# [Problem description]
Determine the number of lines of the records below that include "tilbud". Respond with the number and no other text.

Collected data
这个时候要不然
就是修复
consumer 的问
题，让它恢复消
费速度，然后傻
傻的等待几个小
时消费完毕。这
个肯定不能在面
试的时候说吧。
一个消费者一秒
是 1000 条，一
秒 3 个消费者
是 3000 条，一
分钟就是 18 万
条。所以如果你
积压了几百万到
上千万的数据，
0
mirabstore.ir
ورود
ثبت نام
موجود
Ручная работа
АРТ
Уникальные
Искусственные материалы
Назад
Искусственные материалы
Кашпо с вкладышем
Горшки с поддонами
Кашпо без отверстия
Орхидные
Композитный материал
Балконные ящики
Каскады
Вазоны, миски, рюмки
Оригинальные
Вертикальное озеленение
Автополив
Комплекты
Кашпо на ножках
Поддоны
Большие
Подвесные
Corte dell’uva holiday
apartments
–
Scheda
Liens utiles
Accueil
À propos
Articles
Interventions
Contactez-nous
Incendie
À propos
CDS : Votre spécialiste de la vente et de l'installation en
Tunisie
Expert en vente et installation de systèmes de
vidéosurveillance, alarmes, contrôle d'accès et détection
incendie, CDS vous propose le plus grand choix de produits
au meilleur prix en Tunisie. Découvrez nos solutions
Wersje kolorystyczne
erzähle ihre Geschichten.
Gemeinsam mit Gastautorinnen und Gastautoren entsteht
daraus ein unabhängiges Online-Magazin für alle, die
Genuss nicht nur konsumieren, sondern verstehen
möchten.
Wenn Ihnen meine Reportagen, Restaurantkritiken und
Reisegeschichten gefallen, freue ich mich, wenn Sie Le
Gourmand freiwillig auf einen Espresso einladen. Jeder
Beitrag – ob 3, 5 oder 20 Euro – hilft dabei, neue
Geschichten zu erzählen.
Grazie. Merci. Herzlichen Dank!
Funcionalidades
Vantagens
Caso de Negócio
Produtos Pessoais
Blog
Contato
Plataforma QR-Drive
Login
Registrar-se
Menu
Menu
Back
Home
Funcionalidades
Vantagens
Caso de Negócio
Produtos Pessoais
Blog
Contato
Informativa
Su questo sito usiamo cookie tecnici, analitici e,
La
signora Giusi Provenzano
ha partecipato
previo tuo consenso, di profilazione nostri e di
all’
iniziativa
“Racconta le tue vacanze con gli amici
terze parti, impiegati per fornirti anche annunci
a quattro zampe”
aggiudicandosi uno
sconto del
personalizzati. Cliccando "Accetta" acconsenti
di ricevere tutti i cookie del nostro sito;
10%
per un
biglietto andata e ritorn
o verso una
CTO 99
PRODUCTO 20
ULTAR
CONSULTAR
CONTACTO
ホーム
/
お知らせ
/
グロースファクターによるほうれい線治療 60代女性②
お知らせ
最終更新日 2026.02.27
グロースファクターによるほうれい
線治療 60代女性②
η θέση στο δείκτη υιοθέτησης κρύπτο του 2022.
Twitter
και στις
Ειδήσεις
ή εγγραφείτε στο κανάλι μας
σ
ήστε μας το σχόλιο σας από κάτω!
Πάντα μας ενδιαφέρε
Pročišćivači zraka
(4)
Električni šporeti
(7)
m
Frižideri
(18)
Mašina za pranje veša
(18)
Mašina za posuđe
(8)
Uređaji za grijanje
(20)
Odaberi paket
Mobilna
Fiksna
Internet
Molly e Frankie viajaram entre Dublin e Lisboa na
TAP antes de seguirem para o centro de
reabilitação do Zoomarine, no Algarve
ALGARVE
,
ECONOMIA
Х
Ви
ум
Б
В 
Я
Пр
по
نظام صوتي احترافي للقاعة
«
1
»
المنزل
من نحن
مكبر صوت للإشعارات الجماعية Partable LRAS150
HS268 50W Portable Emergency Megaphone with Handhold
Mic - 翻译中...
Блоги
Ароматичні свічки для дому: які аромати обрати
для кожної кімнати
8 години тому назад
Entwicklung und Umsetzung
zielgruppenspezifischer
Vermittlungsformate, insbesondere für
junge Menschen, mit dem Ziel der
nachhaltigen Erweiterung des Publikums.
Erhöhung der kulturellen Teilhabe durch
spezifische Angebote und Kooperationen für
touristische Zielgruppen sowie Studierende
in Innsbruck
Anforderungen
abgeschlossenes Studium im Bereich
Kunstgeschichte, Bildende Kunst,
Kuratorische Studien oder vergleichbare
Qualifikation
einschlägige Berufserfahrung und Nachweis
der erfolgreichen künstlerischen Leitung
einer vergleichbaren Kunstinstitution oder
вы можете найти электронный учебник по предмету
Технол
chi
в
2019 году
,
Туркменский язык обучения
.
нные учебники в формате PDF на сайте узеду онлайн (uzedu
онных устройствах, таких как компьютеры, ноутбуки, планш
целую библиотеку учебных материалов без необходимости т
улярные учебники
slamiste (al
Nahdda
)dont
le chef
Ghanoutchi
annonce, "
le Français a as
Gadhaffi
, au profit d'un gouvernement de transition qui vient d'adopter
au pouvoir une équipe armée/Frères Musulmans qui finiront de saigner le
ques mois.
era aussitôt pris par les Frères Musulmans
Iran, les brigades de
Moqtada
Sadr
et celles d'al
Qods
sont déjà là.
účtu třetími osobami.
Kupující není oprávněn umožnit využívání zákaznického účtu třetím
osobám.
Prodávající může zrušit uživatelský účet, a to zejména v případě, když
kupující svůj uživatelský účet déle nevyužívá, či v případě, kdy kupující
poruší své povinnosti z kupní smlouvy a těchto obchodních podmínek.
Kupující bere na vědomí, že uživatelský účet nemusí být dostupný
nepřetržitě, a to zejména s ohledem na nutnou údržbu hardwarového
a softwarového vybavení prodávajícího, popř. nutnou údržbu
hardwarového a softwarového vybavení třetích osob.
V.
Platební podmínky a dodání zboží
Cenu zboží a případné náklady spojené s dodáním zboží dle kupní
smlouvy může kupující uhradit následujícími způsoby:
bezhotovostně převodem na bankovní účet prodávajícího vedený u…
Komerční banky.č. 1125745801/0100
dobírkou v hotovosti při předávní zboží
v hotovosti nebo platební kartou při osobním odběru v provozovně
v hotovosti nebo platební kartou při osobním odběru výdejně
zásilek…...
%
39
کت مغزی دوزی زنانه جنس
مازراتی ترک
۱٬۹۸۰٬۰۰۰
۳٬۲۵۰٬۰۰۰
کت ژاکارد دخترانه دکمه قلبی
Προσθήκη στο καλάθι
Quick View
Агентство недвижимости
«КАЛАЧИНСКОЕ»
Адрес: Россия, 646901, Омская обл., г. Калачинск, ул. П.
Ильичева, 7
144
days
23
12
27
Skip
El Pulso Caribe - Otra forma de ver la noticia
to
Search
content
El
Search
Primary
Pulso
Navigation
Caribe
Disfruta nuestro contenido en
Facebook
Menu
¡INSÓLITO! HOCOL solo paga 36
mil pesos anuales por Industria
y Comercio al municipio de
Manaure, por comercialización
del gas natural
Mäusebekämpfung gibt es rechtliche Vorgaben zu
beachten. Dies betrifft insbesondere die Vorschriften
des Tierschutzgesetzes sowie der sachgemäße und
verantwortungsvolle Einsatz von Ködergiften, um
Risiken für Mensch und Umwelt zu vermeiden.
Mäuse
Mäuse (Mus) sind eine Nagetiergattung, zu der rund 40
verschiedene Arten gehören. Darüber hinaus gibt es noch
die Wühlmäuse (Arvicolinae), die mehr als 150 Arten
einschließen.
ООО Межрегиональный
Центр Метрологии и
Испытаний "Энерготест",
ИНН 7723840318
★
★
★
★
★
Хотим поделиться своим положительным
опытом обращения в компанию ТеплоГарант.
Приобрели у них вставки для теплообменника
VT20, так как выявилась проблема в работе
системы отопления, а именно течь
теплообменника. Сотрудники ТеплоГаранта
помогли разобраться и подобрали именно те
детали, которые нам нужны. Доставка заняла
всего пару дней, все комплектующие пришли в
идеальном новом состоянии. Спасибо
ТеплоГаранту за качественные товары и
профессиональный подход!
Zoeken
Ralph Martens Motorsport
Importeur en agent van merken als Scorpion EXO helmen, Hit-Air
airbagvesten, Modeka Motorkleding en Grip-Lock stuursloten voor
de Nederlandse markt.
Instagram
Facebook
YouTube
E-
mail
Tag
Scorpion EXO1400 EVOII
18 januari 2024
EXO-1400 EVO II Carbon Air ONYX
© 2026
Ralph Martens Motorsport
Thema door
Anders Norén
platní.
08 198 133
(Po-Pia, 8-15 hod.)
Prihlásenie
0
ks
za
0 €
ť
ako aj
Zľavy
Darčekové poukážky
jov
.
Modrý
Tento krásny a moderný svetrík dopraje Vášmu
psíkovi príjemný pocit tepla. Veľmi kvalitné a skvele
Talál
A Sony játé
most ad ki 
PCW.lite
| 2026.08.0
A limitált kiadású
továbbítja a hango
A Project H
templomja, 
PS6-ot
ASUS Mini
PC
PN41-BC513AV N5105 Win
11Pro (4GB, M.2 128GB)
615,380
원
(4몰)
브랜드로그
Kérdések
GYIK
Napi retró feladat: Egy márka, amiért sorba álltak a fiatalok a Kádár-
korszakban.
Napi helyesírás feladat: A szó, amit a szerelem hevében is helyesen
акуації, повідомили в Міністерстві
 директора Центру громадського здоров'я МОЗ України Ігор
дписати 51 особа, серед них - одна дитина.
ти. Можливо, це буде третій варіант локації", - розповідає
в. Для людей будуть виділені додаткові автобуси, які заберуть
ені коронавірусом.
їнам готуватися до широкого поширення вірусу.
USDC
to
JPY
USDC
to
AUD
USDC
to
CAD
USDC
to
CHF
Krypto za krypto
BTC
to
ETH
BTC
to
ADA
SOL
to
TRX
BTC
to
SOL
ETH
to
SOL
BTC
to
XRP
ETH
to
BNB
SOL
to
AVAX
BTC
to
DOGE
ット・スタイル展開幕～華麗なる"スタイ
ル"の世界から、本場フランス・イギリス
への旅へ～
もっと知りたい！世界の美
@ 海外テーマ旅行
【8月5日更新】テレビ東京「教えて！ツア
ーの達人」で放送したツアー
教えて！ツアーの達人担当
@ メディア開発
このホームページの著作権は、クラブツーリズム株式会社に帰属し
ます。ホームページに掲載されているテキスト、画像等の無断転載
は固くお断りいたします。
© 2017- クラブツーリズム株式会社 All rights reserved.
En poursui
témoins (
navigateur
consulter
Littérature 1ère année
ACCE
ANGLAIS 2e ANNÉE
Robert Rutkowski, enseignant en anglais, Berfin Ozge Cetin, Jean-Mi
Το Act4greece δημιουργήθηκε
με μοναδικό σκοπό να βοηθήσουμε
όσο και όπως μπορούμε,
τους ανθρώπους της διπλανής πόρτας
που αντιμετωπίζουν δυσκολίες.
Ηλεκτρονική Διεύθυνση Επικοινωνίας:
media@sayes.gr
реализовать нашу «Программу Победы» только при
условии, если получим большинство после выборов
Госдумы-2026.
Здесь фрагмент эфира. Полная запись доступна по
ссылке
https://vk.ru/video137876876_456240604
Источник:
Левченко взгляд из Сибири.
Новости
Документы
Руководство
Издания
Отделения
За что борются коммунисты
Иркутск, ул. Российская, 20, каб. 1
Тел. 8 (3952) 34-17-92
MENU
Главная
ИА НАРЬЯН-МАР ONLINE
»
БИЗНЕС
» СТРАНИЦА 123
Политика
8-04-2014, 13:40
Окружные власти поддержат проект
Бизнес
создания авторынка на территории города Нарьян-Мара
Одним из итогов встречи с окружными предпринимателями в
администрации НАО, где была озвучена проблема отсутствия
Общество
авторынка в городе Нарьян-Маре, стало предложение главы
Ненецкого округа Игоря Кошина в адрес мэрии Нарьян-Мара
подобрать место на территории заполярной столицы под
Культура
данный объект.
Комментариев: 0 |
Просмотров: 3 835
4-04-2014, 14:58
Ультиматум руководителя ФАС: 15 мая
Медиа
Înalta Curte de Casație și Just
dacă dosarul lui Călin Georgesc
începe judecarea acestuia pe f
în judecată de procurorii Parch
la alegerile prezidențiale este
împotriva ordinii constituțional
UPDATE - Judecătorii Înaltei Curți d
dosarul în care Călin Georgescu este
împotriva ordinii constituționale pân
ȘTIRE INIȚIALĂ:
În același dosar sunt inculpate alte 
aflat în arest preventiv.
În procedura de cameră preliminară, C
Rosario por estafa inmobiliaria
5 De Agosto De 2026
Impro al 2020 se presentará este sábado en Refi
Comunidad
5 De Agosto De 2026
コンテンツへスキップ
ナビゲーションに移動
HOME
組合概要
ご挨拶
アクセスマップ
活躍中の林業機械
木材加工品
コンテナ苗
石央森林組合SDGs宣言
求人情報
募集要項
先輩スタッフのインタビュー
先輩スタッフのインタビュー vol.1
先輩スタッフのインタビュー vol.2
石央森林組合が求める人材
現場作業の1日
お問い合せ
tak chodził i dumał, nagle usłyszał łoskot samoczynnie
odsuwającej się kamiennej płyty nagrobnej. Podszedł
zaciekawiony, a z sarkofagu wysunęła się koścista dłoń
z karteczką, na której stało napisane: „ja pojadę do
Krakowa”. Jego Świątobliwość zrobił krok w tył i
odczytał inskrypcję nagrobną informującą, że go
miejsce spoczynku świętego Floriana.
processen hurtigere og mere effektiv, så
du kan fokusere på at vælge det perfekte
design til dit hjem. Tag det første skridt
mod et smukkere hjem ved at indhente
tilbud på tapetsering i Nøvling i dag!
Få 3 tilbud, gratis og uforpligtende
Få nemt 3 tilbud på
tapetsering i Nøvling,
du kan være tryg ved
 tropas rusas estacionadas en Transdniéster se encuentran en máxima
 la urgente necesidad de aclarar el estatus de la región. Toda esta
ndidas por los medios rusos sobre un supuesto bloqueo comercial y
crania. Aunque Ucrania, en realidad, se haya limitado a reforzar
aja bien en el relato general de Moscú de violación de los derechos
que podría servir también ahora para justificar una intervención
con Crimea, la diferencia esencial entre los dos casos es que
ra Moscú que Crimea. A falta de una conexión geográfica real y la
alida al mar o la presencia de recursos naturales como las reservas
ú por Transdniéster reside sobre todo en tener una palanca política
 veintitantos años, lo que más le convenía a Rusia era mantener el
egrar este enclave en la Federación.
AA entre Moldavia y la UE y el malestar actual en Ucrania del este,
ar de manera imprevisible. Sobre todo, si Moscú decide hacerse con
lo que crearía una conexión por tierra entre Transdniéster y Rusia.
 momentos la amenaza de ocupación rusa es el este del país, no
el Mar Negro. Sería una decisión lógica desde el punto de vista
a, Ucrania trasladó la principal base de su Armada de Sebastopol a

# [Written answer]
3